Introduction to top-down monitoring of live video workflows
Introduction to Top-Down Monitoring of Live Video Workflows with Amazon CloudWatch and Media Services Application Mapper
Live video workflows are a collection of software and hardware resources that process and deliver live streams to consumers. Traditional live video workflows include encoding appliances, networking hardware, and other forms of on-premises and appliance equipment to package and originate the streams. As content providers shift away from managing data centers and focus on more on content, more live video workflow processing is migrating to the cloud to take advantage of its benefits. As a result, cloud-native capabilities such as serverless code execution, transmission redundancy, and physical durability of data are available to video workflows as a by-product of the environment.
For many decades we have become accustomed to uninterrupted live television viewing. Awards shows like the Oscars or sporting events like World Cup are broadcast to millions of viewers worldwide. Interruptions and black-outs during events like these are unacceptable to broadcasters and most importantly, to viewers. The industry has responded by providing the required levels of resilience, by deploying a number of redundancies in their infrastructure to process and deliver live video. For example, multiple data connections are routed along different paths to their destination and duplicate video processing equipment is deployed at separate locations to contend with the possibility of an outage at any one location. Even with redundant systems deployed, monitoring of the infrastructure across providers and participants of the workflow is critical to ensure any outage or impact to redundant systems is resolved quickly.
As redundancy as a way to provide resilience becomes pervasive throughout the entire video delivery workflow for on-premises and cloud deployments, a new problem related to monitoring becomes apparent – with a well-designed cloud workflow, you can have invisible problems hidden by redundant systems. With live video workflows designed to continue providing live output even with failures within the workflow, it is no longer possible to accept that if playback of the live event is happening then everything upstream is working fine.
Amazon CloudWatch is a fundamental building block for monitoring video workflows in the cloud and on-premises.

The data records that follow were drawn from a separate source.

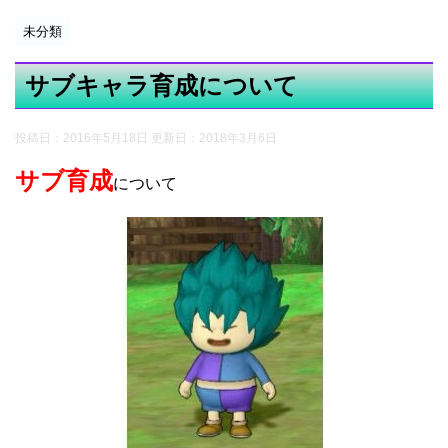
未分類
サブキャラ育成について
投稿日：2016年5月18日 更新日：
2018年3月6日
サブ育成
について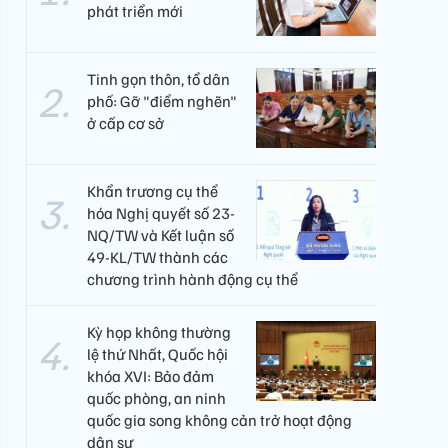
phát triển mới
Tinh gọn thôn, tổ dân
phố: Gỡ "điểm nghẽn"
ở cấp cơ sở
Khẩn trương cụ thể
hóa Nghị quyết số 23-
NQ/TW và Kết luận số
49-KL/TW thành các
chương trình hành động cụ thể
Kỳ họp không thường
lệ thứ Nhất, Quốc hội
khóa XVI: Bảo đảm
quốc phòng, an ninh
quốc gia song không cản trở hoạt động
dân sự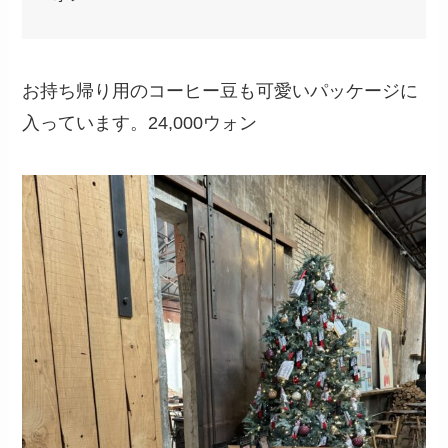
お持ち帰り用のコーヒー豆も可愛いパッケージに
入っています。24,000ウォン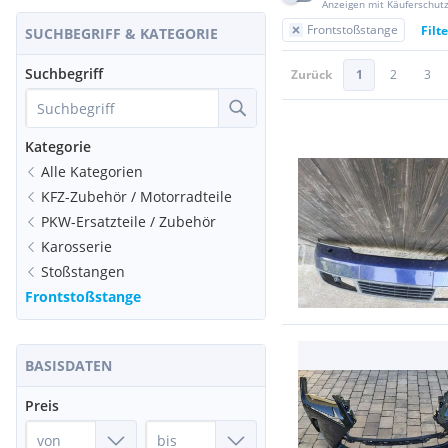
Anzeigen mit Käuferschut
Frontstoßstange
Filt
SUCHBEGRIFF & KATEGORIE
Suchbegriff
Zurück
1
2
3
Kategorie
Alle Kategorien
KFZ-Zubehör / Motorradteile
PKW-Ersatzteile / Zubehör
Karosserie
Stoßstangen
Frontstoßstange
BASISDATEN
Preis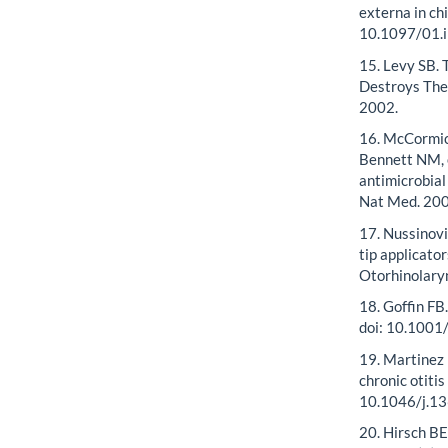
externa in ch
10.1097/01.
15. Levy SB. 
Destroys The
2002.
16. McCormic
Bennett NM, e
antimicrobial
Nat Med. 200
17. Nussinovi
tip applicator
Otorhinolary
18. Goffin FB
doi: 10.100
19. Martinez 
chronic otiti
10.1046/j.1
20. Hirsch BE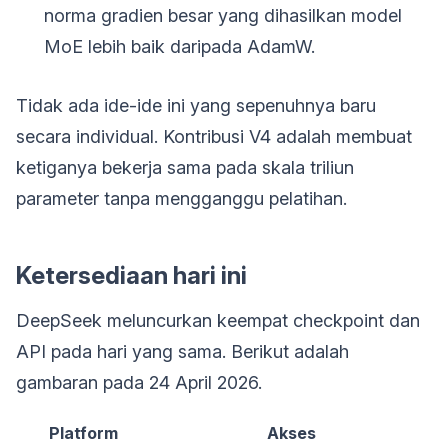
norma gradien besar yang dihasilkan model
MoE lebih baik daripada AdamW.
Tidak ada ide-ide ini yang sepenuhnya baru
secara individual. Kontribusi V4 adalah membuat
ketiganya bekerja sama pada skala triliun
parameter tanpa mengganggu pelatihan.
Ketersediaan hari ini
DeepSeek meluncurkan keempat checkpoint dan
API pada hari yang sama. Berikut adalah
gambaran pada 24 April 2026.
Platform
Akses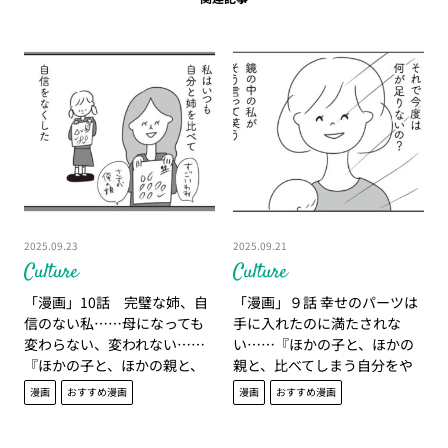
2025.09.23
2025.09.21
Culture
Culture
「漫画」10話 完璧な姉、自
「漫画」９話 幸せのパーツは
信のない私……母になっても
手に入れたのに満たされな
変わらない、変われない……
い……『ほかの子と、ほかの
『ほかの子と、ほかの親と、
親と、比べてしまう自分をや
比べてしまう自分をやめた
めたい』
漫画
おすすめ漫画
漫画
おすすめ漫画
い』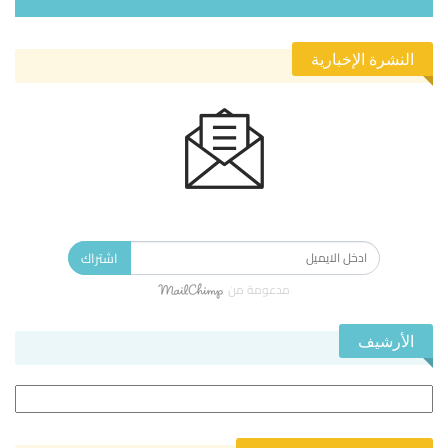
النشرة الإخبارية
الاشتراك في النشرة الإخبارية ليصلك كل جديد.
اشتراك
مدعومة من
الأرشيف
الأرشيف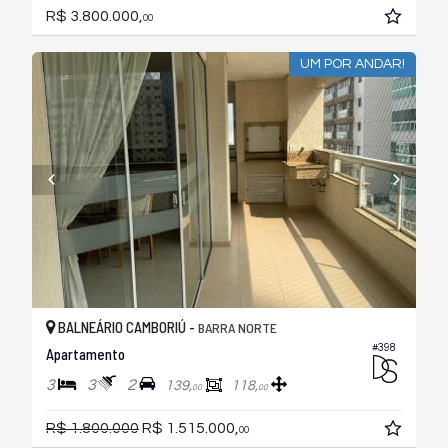
R$ 3.800.000,
00
UM POR ANDAR!
BALNEÁRIO CAMBORIÚ -
BARRA NORTE
#398
Apartamento
3
3
2
139,
118,
00
00
R$ 1.800.000
R$ 1.515.000,
00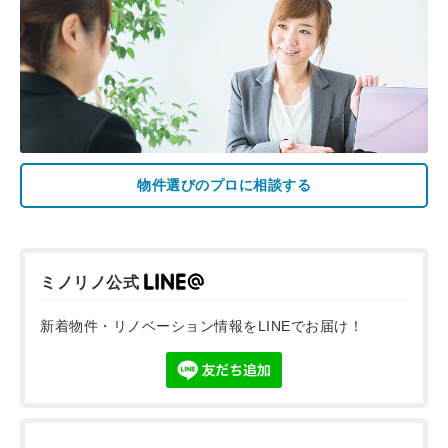
物件選びのプロに相談する
ミノリノ公式
新着物件・リノベーション情報をLINEでお届け！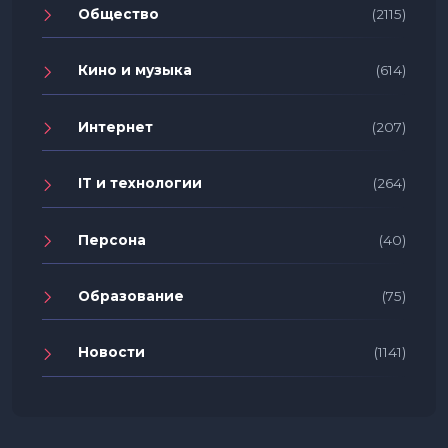
Общество
(2115)
Кино и музыка
(614)
Интернет
(207)
IT и технологии
(264)
Персона
(40)
Образование
(75)
Новости
(1141)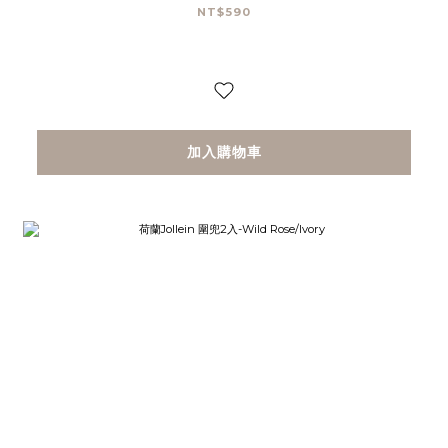
NT$590
加入購物車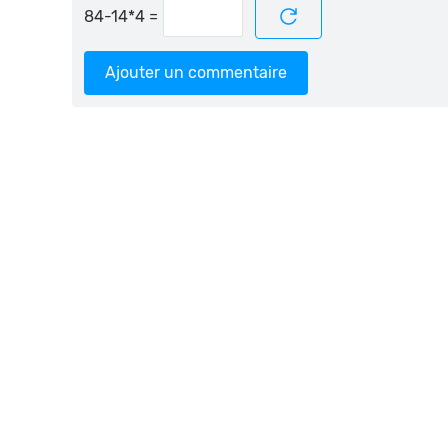
=
Ajouter un commentaire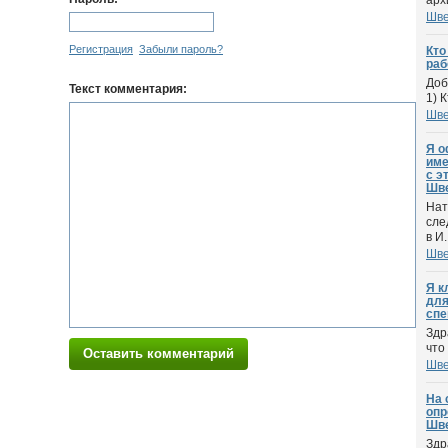
архи
Шве
Регистрация
Забыли пароль?
Кто
раб
Доб
Текст комментария:
1) 
Шве
Я о
име
с э
Шв
Нат
сле
в И.
Шве
Я к
для
спе
Здр
что
Оставить комментарий
Шве
На 
опр
Шве
Здр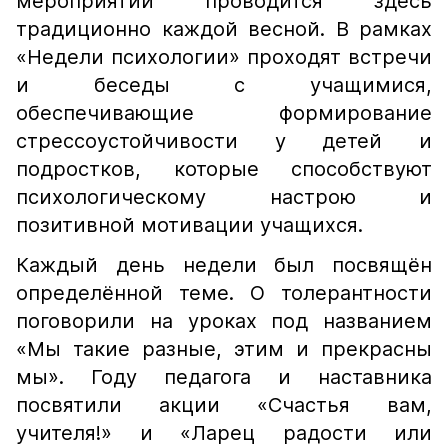
мероприятий проводится здесь
традиционно каждой весной. В рамках
«Недели психологии» проходят встречи
и беседы с учащимися,
обеспечивающие формирование
стрессоустойчивости у детей и
подростков, которые способствуют
психологическому настрою и
позитивной мотивации учащихся.
Каждый день недели был посвящён
определённой теме. О толерантности
поговорили на уроках под названием
«Мы такие разные, этим и прекрасны
мы». Году педагога и наставника
посвятили акции «Счастья вам,
учителя!» и «Ларец радости или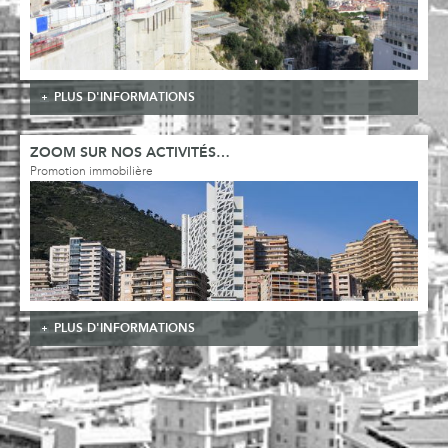
PLUS D'INFORMATIONS
ZOOM SUR NOS ACTIVITÉS…
Promotion immobilière
PLUS D'INFORMATIONS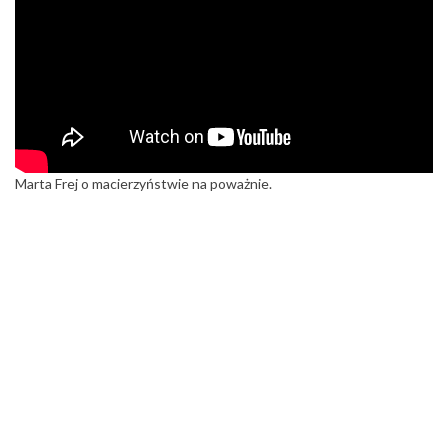
Marta Frej o macierzyństwie na poważnie.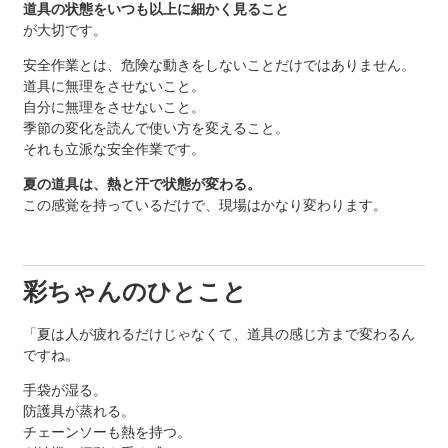
道具の状態をいつも以上に細かく見ること
が大切です。
安全作業とは、危険な動きをしないことだけではありません。
道具に無理をさせないこと。
自分に無理をさせないこと。
季節の変化を読んで使い方を変えること。
それも立派な安全作業です。
夏の道具は、熱と汗で状態が変わる。
この感覚を持っているだけで、現場はかなり変わります。
彩ちゃんのひとこと
「夏は人が疲れるだけじゃなくて、道具の感じ方まで変わるん
ですね。
手袋が湿る。
防護具が蒸れる。
チェーンソーも熱を持つ。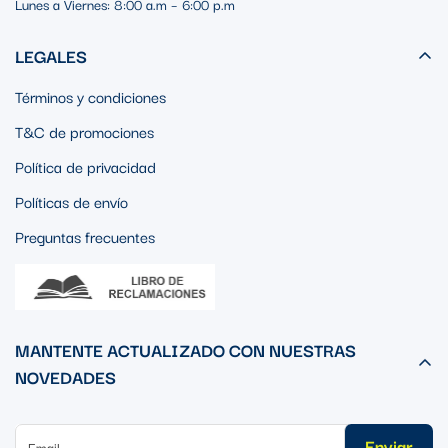
Lunes a Viernes: 8:00 a.m – 6:00 p.m
LEGALES
Términos y condiciones
T&C de promociones
Política de privacidad
Políticas de envío
Preguntas frecuentes
MANTENTE ACTUALIZADO CON NUESTRAS
NOVEDADES
Enviar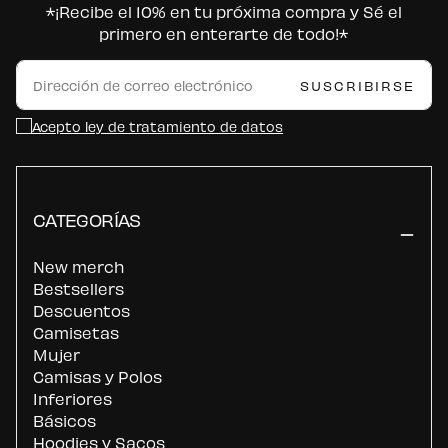
*¡Recibe el 10% en tu próxima compra y Sé el
primero en enterarte de todo!*
CORREO
ELECTRÓNICO
SUSCRIBIRSE
Acepto ley de tratamiento de datos
CATEGORÍAS
New merch
Bestsellers
Descuentos
Camisetas
Mujer
Camisas y Polos
Inferiores
Básicos
Hoodies y Sacos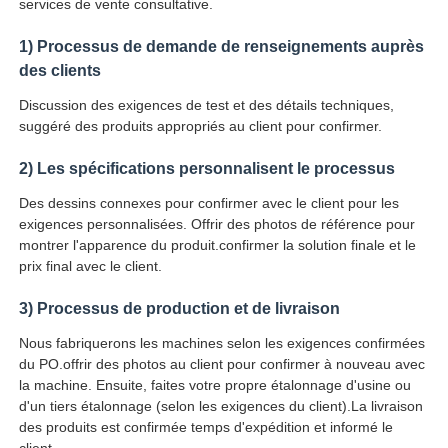
services de vente consultative.
1) Processus de demande de renseignements auprès
des clients
Discussion des exigences de test et des détails techniques,
suggéré des produits appropriés au client pour confirmer.
2) Les spécifications personnalisent le processus
Des dessins connexes pour confirmer avec le client pour les
exigences personnalisées. Offrir des photos de référence pour
montrer l'apparence du produit.confirmer la solution finale et le
prix final avec le client.
3) Processus de production et de livraison
Nous fabriquerons les machines selon les exigences confirmées
du PO.offrir des photos au client pour confirmer à nouveau avec
la machine. Ensuite, faites votre propre étalonnage d'usine ou
d'un tiers étalonnage (selon les exigences du client).La livraison
des produits est confirmée temps d'expédition et informé le
client.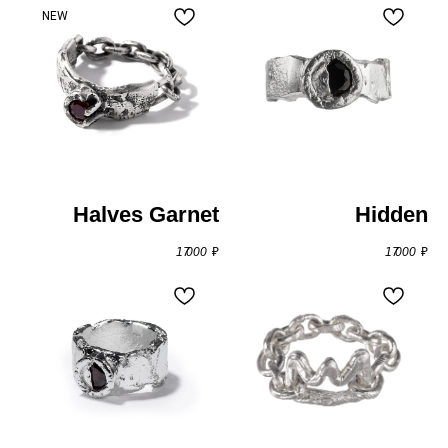
NEW
Halves Garnet
Hidden
17 000
₽
17 000
₽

CloudWatch is the monitoring service for AWS cloud services, including AWS Media Services such as AWS Elemental MediaLive, AWS Elemental MediaPackage, and AWS Elemental MediaConnect. CloudWatch is responsible for collecting and filtering log data from executing code. It can aggregate metrics for analysis and display through dashboards. Most importantly, CloudWatch acts as a notification source for events and alarms generated by metrics or emitted directly from other AWS services or custom code.
The next level of visualization and monitoring is Media Services Application Mapper (MSAM). MSAM is an open source tool that was released to GitHub and AWS Answers in the second half of 2018. The primary use of MSAM is to provide a simplified, operational view of AWS Media Services workflows. Media Services Application Mapper automatically discovers configured cloud services and the logical data connections among them. The tool currently works with AWS Media Services and supporting services, like Amazon S3 and Amazon CloudFront. The result is a high-level graphical view of the configured services that make up live video workflows. This provides a full picture for all building blocks of your workflows, so you can monitor encoding, packaging, origination, and distribution in a holistic way to spot and react to issues fast.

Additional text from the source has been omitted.